WEDNESDAY, Jan. 12, 2022 (HealthDay News) — The Omicron surge may have peaked in Britain and could be about to do the same in the United States, experts report.
That’s because the COVID-19 variant first detected in South Africa in mid-November is so contagious that the variant may already be running out of people to infect, the Associated Press reported.
In Britain, government data show that reported new COVID-19 cases fell to about 140,000 a day in the last week, compared with more than 200,000 daily cases earlier this month.
Meanwhile, a University of Washington model suggests the number of daily reported cases in the United States will top out at 1.2 million by Jan. 19 and then fall sharply, “simply because everybody who could be infected will be infected,” Ali Mokdad, a professor of health metrics sciences at the university, told the AP.
“It’s going to come down as fast as it went up,” Mokdad added.

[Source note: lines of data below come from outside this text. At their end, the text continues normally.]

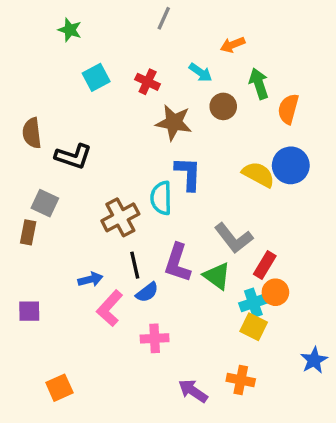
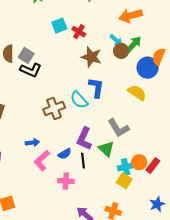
orange arrow: (233, 45) -> (131, 16), size x1.6
cyan arrow: (200, 73) -> (116, 40), moved
cyan square: (96, 77) -> (59, 26), moved
green arrow: (259, 84) -> (134, 44), moved, turned 54
blue circle: (291, 165) -> (148, 68), moved
cyan semicircle: (161, 198) -> (79, 100), turned -48
gray square: (45, 203) -> (26, 55), moved
black line: (135, 265) -> (83, 161), moved
red rectangle: (265, 265) -> (153, 166), moved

He even suggested that the actual number of daily infections in the United States — which includes people who’ve never been tested — may have already peaked at 6 million on Jan. 6.
Another team, from the University of Texas COVID-19 Modeling Consortium, predicts that reported cases in the U.S. will peak within the week, but there “are still a lot of people who will get infected as we descend the slope on the backside,” consortium director Lauren Ancel Meyers told the AP.
“At the end of this wave, far more people will have been infected by some variant of COVID,” Meyers added. “At some point, we’ll be able to draw a line — and Omicron may be that point — where we transition from what is a catastrophic global threat to something that’s a much more manageable disease.”
The modeling statistics have raised hopes that the U.K. and the United States are about to see what happened in South Africa, where in the span of about a month the wave crested at record highs and then plummeted, the AP reported.
“We are seeing a definite falling-off of cases in the U.K., but I’d like to see them fall much further before we know if what happened in South Africa will happen here,” Dr. Paul Hunter, a professor of medicine at Britain’s University of East Anglia, told the wire service. “There will probably be some ups and downs along the way, but I would hope that by Easter, we will be out of this.”